On Wed, 2009-01-14 at 18:18 +0100, Nick Piggin wrote:

> > @@ -173,21 +237,21 @@ __mutex_lock_common(struct mutex *lock, 
> >                     spin_unlock_mutex(&lock->wait_lock, flags);
> >  
> >                     debug_mutex_free_waiter(&waiter);
> > +                   preempt_enable();
> >                     return -EINTR;
> >             }
> >             __set_task_state(task, state);
> >  
> >             /* didnt get the lock, go to sleep: */
> >             spin_unlock_mutex(&lock->wait_lock, flags);
> > -           schedule();
> > +           __schedule();
> 
> Why does this need to do a preempt-disabled schedule? After we schedule
> away, the next task can do arbitrary things or reschedule itself, so if
> we have not anticipated such a condition here, then I can't see what
> __schedule protects. At least a comment is in order?

From:
http://programming.kicks-ass.net/kernel-patches/mutex-adaptive-spin/mutex-preempt.patch

Subject: mutex: preemption fixes
From: Peter Zijlstra <a.p.zijls...@chello.nl>
Date: Wed Jan 14 15:36:26 CET 2009

The problem is that dropping the spinlock right before schedule is a voluntary
preemption point and can cause a schedule, right after which we schedule again.

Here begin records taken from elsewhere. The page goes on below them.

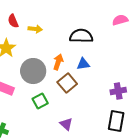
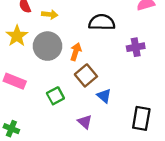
blue triangle: (83, 64) -> (104, 96), moved, turned 48
gray circle: (33, 71) -> (47, 46), moved
purple cross: (118, 91) -> (136, 47), moved

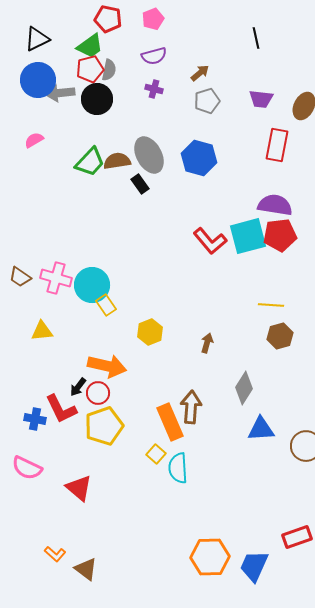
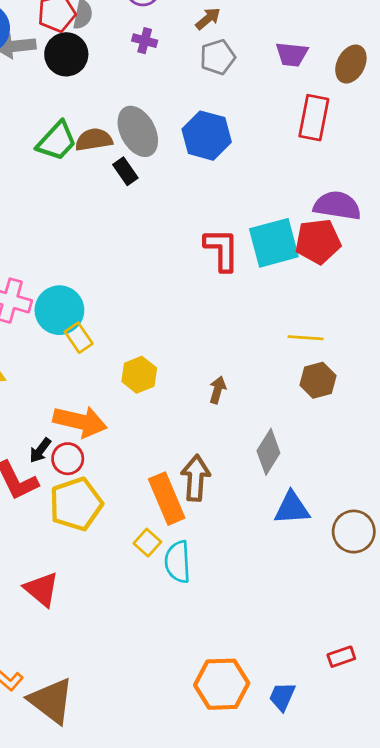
purple semicircle: (275, 205) -> (337, 206), moved
red L-shape: (210, 241) -> (222, 250), turned -140
red rectangle: (297, 537) -> (341, 657), size x0.7
blue trapezoid: (254, 566) -> (282, 697), size x0.7
brown triangle: (86, 569) -> (51, 701), size x1.5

Fix this inefficiency by keeping preemption disabled until we schedule, do this
by explicitly disabling preemption and providing a schedule() variant that
assumes preemption is already disabled.

Signed-off-by: Peter Zijlstra <a.p.zijls...@chello.nl>

> Pity to add the call overhead to schedule just for this case.

Good point, seeing any way around that?

>  BTW. __schedule shouldn't need to be asmlinkage?

TBH I've no clue, probably not, Ingo?